Regardless, the story is neat. Humans apparently have extra copies of the genes that produce the enzyme amylase, which is body’s first line of attack against starch (read about Anna’s DIY home experiment which studied amylase’s effect on jello-O pudding here). And the more a group of humans eat starchy goodness, the more copies of the AMY1 gene that makes salivary amylase they have in their genome.

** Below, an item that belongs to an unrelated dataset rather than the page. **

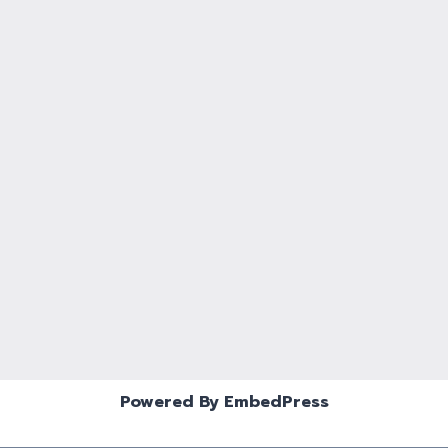
Powered By EmbedPress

Or so George Perry and an army of scientists reported in Nature Genetics.
For example, the Yakut of the Arctic, whose traditional diet centres around fish, had fewer copies than the related Japanese, whose diet includes starchy foods like rice.
Essentially the moral of the story that I gleaned from the study goes like this: “Atkins, you’re full of bull, because there’s no way some unwieldy early hominin was lithe enough to feast on meat 24/7. It’s far more likely that they uprooted tubers with their newly minted fingers to fuel their rapidly growing brains and their ensuing rise to smoother bipedalism and worldwide domination.” But that just might be me.

Um. Helloooo Jason. I think you’ve just become my new best friend.
How do you know this stuff? And is there an International Year of the Donut??
Tell me more. Tell me more…

As with most things in this world, you can blame the UN for it at some point: http://en.wikipedia.org/wiki/International_observances
You’ll be pleased to know that 2008 is the International Year of the Potato.